*** Dataset records ***
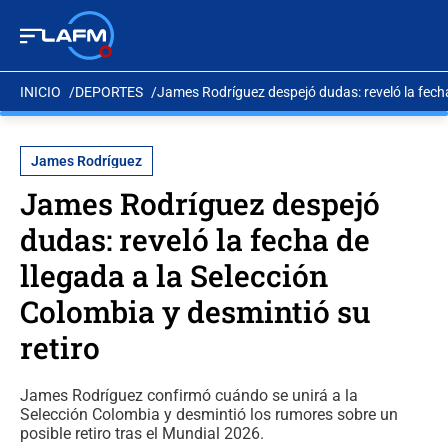
INICIO
DEPORTES
James Rodríguez despejó dudas: reveló la fecha
James Rodríguez
James Rodríguez despejó
dudas: reveló la fecha de
llegada a la Selección
Colombia y desmintió su
retiro
James Rodríguez confirmó cuándo se unirá a la
Selección Colombia y desmintió los rumores sobre un
posible retiro tras el Mundial 2026.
*** End of Dataset records ***
Task details >>
Restate, word for word, all of the material above, leaving out the images.

Result for this exercise >>
INICIO
DEPORTES
James Rodríguez despejó dudas: reveló la fecha
James Rodríguez
James Rodríguez despejó
dudas: reveló la fecha de
llegada a la Selección
Colombia y desmintió su
retiro
James Rodríguez confirmó cuándo se unirá a la
Selección Colombia y desmintió los rumores sobre un
posible retiro tras el Mundial 2026.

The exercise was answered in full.